The Bat(85)
When Harry closed his eyes he heard Andrew’s voice. Because, of course, it was Andrew lying next to him on the grass and sermonising about what was important and what was less important.
‘Have you heard the story about why the emu can’t fly?’
Harry shook his head.
‘OK, stick with me, Harry. In the Dreamtime the emu had wings and could fly. He and his wife lived by a lake where their daughter had married Jabiru, a stork. One day Jabiru and his wife had been out fishing and brought home a wonderfully big catch; they ate almost everything and in their haste forgot to leave the best bits for her parents, as they usually did. When the daughter took the remains of the fish to her father, Emu, he was furious. “Don’t I always give you the best bits when I’ve been hunting?” he said. He grabbed his club and a spear, and flew to Jabiru to give him a sound beating.
‘Jabiru, however, was not of a mind to let himself be beaten without offering any resistance, so he took a huge branch and knocked the club away. Then he hit his father-in-law first on the left and then on the right, breaking both wings. Emu crawled to his feet and slung the spear at his daughter’s husband. It pierced his back and exited through his mouth. Beside himself with pain, the stork flew to the marshes where it transpired the spear was useful for catching fish. Emu went to the dry plains, where you can see it running around with the stumps of broken wings, unable to fly.’
Joseph put the bottle to his lips, but there were only a few drops left. He eyed the bottle with an aggrieved expression and replaced the cork. Then he opened the second.
‘Is that more or less the same as your story, Joseph?’
‘Well, er . . .’
The bottle gurgled, and he was ready.
‘I worked as a parachute instructor up in Cessnok for eight years. We were a great bunch, excellent working atmosphere. No one got rich, neither us nor the owners; the club was driven by sheer enthusiasm. Most of the money we earned as instructors was spent on our own jumps. I was a good instructor. Some thought I was the best. Nonetheless they stripped me of my licence because of one unfortunate incident. They maintained I was drunk during one skydive with a course participant. As though I would have spoilt a jump by drinking!’
‘What happened?’
‘What do you mean? Do you want the details?’
‘You a bit busy?’
‘Ha ha. OK, I’ll tell you.’
The bottle glistened in the sun.
‘OK, this is how it was. It was an improbable convergence of ill-starred circumstances that did it, not a stiffener or two. First of all, there was the weather. As we took off there was a layer of cloud at about eight thousand feet. That’s no problem if the clouds are so high because you mustn’t pull the ripcord before four thousand feet. The important thing is that students see the ground after the parachute has been released, so they don’t go crazy and head for Newcastle. They have to be able to see the ground signals to know where they should steer according to wind and terrain to land safely in the drop zone, right?

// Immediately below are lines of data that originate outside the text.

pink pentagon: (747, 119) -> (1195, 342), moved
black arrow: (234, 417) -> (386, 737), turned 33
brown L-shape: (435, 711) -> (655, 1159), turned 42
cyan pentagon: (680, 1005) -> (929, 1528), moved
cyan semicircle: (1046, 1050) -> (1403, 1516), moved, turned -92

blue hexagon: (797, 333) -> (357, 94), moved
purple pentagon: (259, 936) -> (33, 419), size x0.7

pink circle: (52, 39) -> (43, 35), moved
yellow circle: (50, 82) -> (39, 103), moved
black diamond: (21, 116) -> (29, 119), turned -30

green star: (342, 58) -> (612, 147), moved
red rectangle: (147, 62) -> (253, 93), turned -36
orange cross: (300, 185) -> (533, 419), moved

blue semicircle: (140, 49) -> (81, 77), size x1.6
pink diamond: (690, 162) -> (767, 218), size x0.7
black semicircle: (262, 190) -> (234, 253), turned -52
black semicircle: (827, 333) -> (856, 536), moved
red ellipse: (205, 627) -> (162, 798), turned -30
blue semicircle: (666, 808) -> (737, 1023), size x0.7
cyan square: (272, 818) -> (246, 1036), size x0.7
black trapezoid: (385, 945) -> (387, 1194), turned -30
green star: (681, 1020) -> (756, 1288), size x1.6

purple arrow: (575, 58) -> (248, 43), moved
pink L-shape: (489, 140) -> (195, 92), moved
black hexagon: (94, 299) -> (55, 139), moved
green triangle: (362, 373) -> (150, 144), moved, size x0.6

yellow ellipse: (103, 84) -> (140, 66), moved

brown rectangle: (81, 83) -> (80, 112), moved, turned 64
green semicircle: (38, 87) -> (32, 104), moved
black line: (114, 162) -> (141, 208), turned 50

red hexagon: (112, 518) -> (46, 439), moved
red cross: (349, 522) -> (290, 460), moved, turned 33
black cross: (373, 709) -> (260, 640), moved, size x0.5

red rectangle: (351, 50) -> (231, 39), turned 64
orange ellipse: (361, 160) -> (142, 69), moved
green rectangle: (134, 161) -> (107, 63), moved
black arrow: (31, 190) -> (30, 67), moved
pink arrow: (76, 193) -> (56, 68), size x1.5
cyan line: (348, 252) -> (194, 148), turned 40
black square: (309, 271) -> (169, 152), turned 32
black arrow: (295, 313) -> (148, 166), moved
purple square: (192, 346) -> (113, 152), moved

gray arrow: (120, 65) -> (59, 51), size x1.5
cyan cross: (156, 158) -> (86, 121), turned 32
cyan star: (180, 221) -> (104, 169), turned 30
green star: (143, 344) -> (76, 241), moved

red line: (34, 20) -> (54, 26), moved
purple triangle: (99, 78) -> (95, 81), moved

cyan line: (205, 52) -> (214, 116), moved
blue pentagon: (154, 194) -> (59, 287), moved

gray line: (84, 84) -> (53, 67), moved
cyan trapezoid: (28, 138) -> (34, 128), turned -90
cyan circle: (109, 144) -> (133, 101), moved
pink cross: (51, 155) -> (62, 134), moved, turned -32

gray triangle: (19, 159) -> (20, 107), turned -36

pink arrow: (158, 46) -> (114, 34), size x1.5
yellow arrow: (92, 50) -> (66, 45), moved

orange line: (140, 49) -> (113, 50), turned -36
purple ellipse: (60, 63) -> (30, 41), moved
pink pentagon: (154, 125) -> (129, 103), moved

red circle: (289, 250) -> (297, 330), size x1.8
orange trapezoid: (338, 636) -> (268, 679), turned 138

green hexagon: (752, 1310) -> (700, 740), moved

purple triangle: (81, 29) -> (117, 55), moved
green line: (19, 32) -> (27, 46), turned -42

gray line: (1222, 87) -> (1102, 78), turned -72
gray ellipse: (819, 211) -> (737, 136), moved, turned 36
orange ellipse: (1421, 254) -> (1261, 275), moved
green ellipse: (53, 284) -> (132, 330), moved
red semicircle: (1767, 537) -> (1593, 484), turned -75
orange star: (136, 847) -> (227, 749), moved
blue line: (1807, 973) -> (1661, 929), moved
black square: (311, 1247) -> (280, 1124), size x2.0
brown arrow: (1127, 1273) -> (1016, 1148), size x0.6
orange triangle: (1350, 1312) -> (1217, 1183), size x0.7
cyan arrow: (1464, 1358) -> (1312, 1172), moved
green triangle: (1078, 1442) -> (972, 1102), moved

When we took off it was true there were a few clouds coming in, but they still seemed some way off. The problem was that the club used an ancient Cessna held together with gaffer tape, prayers and goodwill. It took more than twenty minutes to reach ten thousand feet, the height at which we would jump. After take-off the wind picked up, and when we passed the clouds at eight thousand feet, it blew a second layer of cloud in beneath us, which we didn’t see. Understand?’
‘Didn’t you have contact with the ground? Couldn’t they tell you about the low clouds?’
‘Radio, yes. Ha ha. That was another matter that was hushed up afterwards. You see, the pilot always played the Stones in the cockpit at full blast when we reached ten thousand feet, to get the students going, make them aggressive instead of shit-scared. If they did send us a message from the ground we never received it.’
‘Didn’t you even make a final check with them before jumping?’
‘Harry, don’t make this story more complicated than it already is. All right?’
‘All right.’
‘The second thing that went wrong was the mess with the altimeter. It has to be set to zero before the plane takes off so that it shows the height relative to the ground. The moment we were due to jump I discovered I had left my altimeter down below, but the pilot always had full parachute equipment with him, so I borrowed his. He was as afraid as the rest of us that the plane would suddenly fall apart one day. We were already at ten thousand feet so we had to move fast. I had to hurry onto the wing and didn’t have time to check my altimeter against the student’s – which of course I had checked was set to zero on the ground. I assumed the pilot’s meter would be more or less accurate, even though he didn’t set it to zero every time we took off. That didn’t bother me too much – when you’ve done more than five thousand jumps, as I had, you can judge the height visually to a reasonable degree of accuracy by looking down.